I think the film was aiming for a much darker uncle/niece relationship than in “Shadow of a Doubt”, but it’s entirely uninteresting. Part of this is because the singularly uninteresting Matthew Goode wears the exact same self-satisfied look on his face the entire film. At least Nicole Kidman can blame the botox for her rather cold and immobile performance, or better yet blame Miller for giving her absolutely nothing worthwhile to do here. Aussie actress Mia Wasikowska fares a bit better in a kind of Wednesday Addams role, but the only one with a beating heart in this entire film is Jacki Weaver (yep, a triple threat of Aussie actresses on show here). Her role is a huge cliché of horror/thrillers, and she doesn’t even last as long as most characters of this type, but it’s still great to see her getting roles in overseas projects and she’s the only reason this thing gets an average rating instead of a slightly poor one.

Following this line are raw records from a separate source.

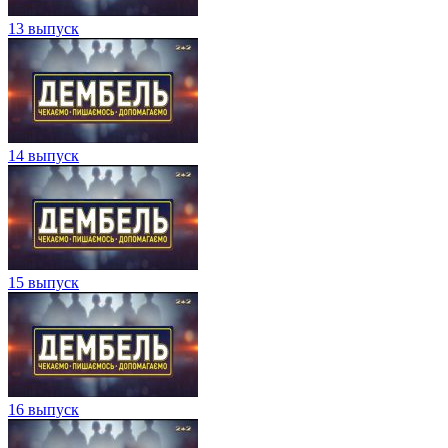
13 выпуск
14 выпуск
15 выпуск
16 выпуск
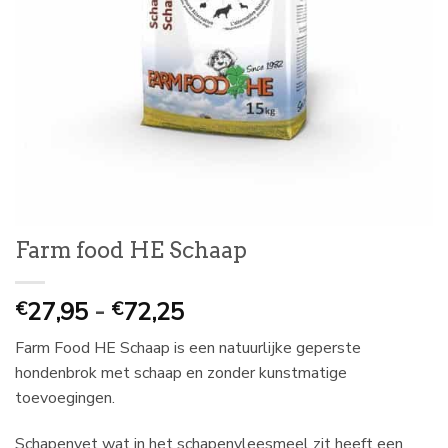
Farm food HE Schaap
Prijsklasse:
27,95
-
72,25
€
€
€
Farm Food HE Schaap is een natuurlijke geperste
27,95
hondenbrok met schaap en zonder kunstmatige
tot
toevoegingen.
€
72,25
Schapenvet wat in het schapenvleesmeel zit heeft een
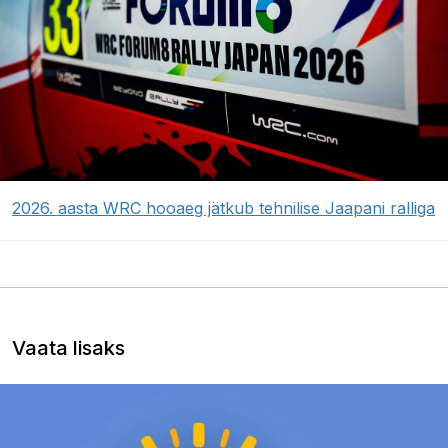
2026. aasta WRC hooaeg jätkub tehnilise Jaapani ralliga
Vaata lisaks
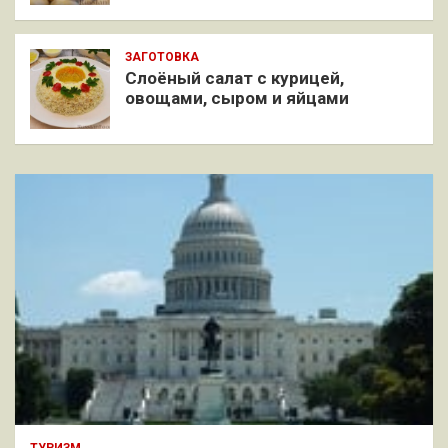
ЗАГОТОВКА
Слоёный салат с курицей,
овощами, сыром и яйцами
ТУРИЗМ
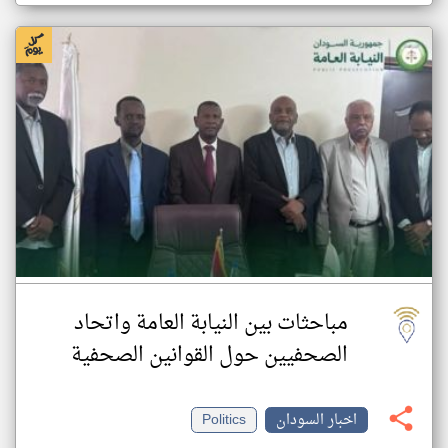
مباحثات بين النيابة العامة واتحاد
الصحفيين حول القوانين الصحفية
اخبار السودان
Politics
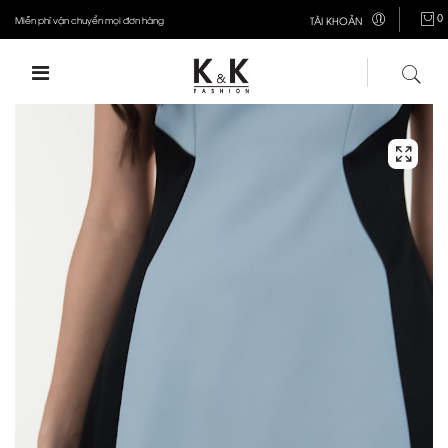
0
Miễn phí vận chuyển mọi đơn hàng
TÀI KHOẢN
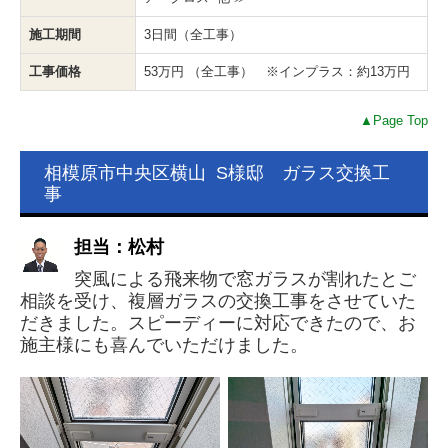
施工期間
3日間（全工事）
工事価格
53万円 （全工事） ※インプラス：約13万円
▲Page Top
相模原市中央区横山 S様邸 ガラス交換工
事
担当：松村
突風による飛来物で窓ガラスが割れたとご
相談を受け、複層ガラスの交換工事をさせていた
だきました。スピーディーに対応できたので、お
施主様にも喜んでいただけました。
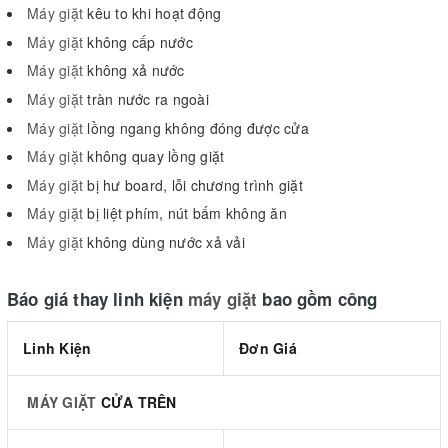
Máy giặt
kêu to khi hoạt động
Máy giặt
không cấp nước
Máy giặt
không xả nước
Máy giặt
tràn nước ra ngoài
Máy giặt
lồng ngang không đóng được cửa
Máy giặt
không quay lồng giặt
Máy giặt
bị hư board, lỗi chương trình giặt
Máy giặt
bị liệt phím, nút bấm không ăn
Máy giặt
không dùng nước xả vải
Báo giá thay linh kiện
máy giặt
bao gồm công
Linh Kiện
Đơn Giá
MÁY GIẶT
CỬA TRÊN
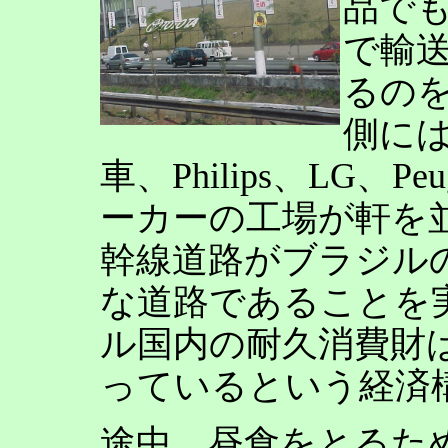
品で
で輸
るの
側には
車、Philips、LG、P
ーカーの工場が軒を
幹線道路がブラジル
な道路であることを
ル国内の耐久消費財
っているという経済
途中、昼食をとるた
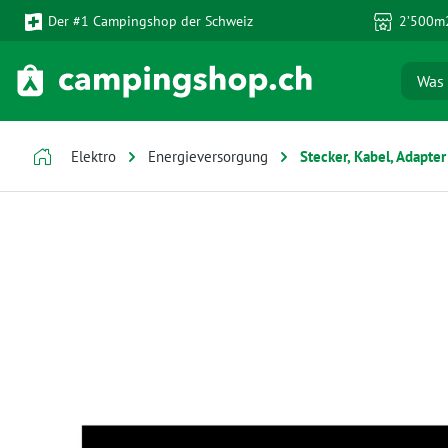
Der #1 Campingshop der Schweiz
2’500m2
 Hauptinhalt springen
Zur Suche springen
Zur Hauptnavigation springen
Elektro
Energieversorgung
Stecker, Kabel, Adapter
Bildergalerie überspringen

The central trio really sink it, though, because without any warmth to latch onto, without any sympathetic central characters, how can one possibly care?  Dermot Mulroney, meanwhile is utterly wasted in flashbacks that suggest a slightly more interesting story than the one we’re watching.

 

I like horror and I like melodramas, but this film has been completely overpitched (despite the performances being at the other extreme), features almost no characters worth a damn, and left me at arm’s length throughout. Really unappealing, uninteresting, and ultimately rather pointless. All the allusions to “Shadow of a Doubt” leave this one looking decidedly inferior. That film was one of Hitch’s more subtle films. Subtle and Park Chan-wook don’t appear to belong in the same sentence. Nope, didn’t get this one at all, but then I wasn’t a huge fan of “Oldboy”, either.